> Exercise prompt:
In the listing below, locate the line with "PROTECTIVE FLOORING /" and the line with "805-986-1958 (720, 266)", then output both and everything between them exactly, minus any pictures.

> Given records:
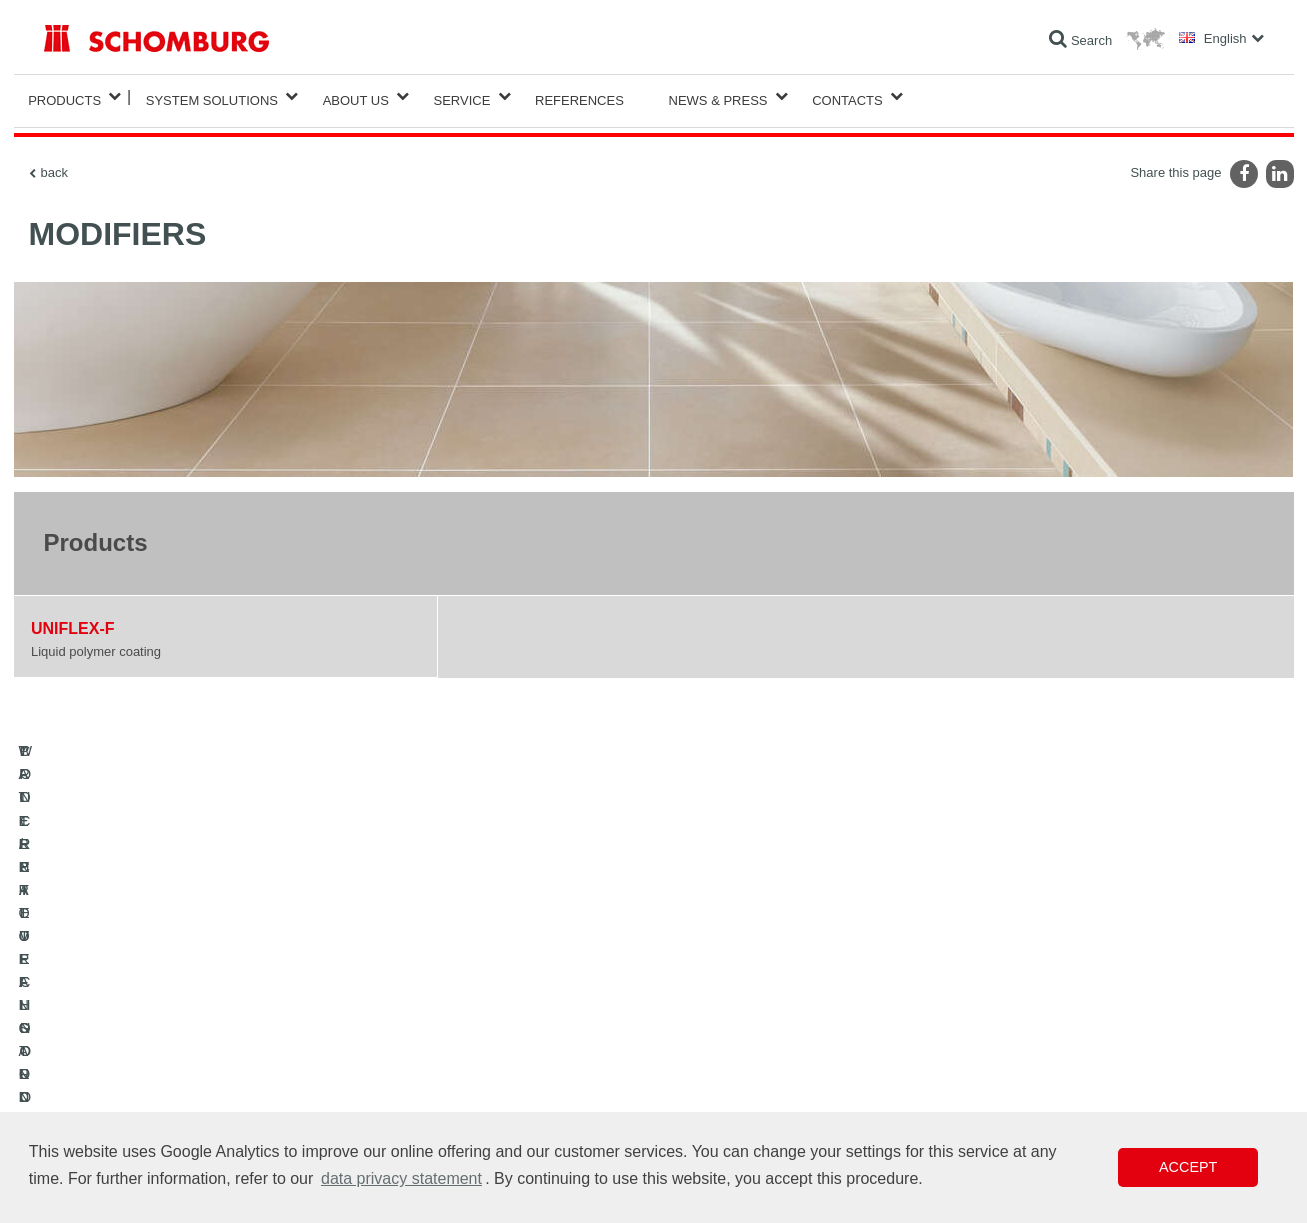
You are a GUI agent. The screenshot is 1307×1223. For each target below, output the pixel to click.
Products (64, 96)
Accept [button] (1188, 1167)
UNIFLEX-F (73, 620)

==

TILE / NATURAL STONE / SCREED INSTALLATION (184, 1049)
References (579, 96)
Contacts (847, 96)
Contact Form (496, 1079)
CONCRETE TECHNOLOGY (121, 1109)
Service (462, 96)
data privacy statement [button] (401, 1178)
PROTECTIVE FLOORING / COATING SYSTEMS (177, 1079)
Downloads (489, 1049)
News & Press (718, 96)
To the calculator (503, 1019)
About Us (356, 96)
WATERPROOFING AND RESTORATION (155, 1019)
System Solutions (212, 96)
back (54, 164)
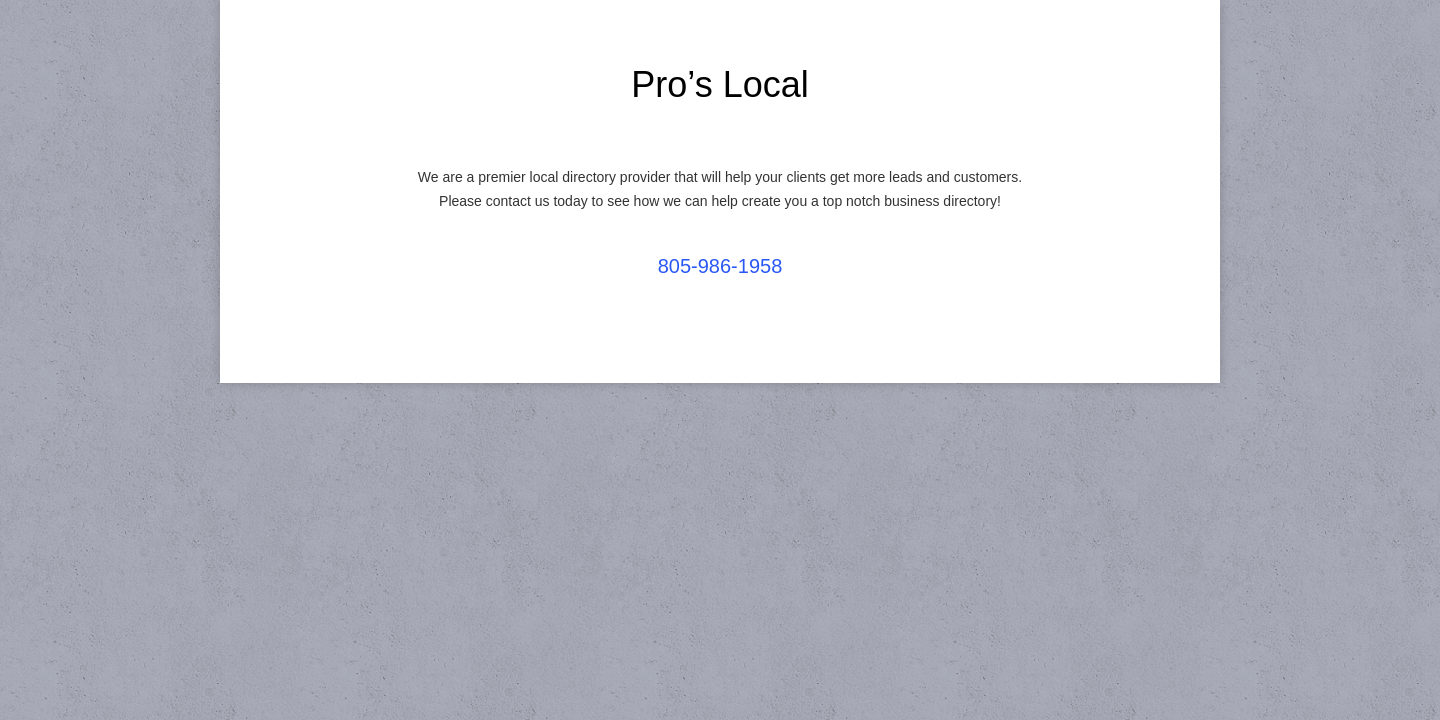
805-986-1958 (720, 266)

> Result for this task:
PROTECTIVE FLOORING / COATING SYSTEMS (177, 1079)
Downloads (489, 1049)
News & Press (718, 96)
To the calculator (503, 1019)
About Us (356, 96)
WATERPROOFING AND RESTORATION (155, 1019)
System Solutions (212, 96)
back (54, 164)
805-986-1958 (720, 266)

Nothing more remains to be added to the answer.